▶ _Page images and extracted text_
^^^^^^^^^^^^^^^^
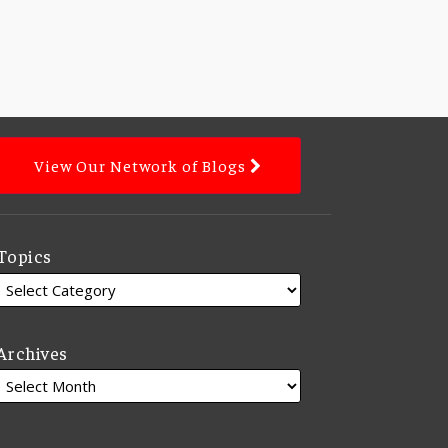
View Our Network of Blogs
Topics
Archives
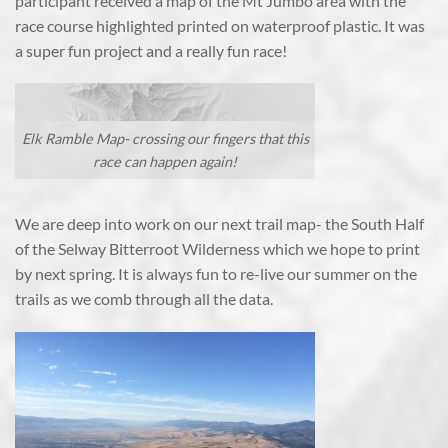
participant received a map of the Mt Jumbo area with the
race course highlighted printed on waterproof plastic. It was
a super fun project and a really fun race!
Elk Ramble Map- crossing our fingers that this
race can happen again!
We are deep into work on our next trail map- the South Half
of the Selway Bitterroot Wilderness which we hope to print
by next spring. It is always fun to re-live our summer on the
trails as we comb through all the data.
^^^^^^^^^^^^^^^^
Wherever the string "race" appears in a line of the records, copy that line.

race course highlighted printed on waterproof plastic. It was
a super fun project and a really fun race!
race can happen again!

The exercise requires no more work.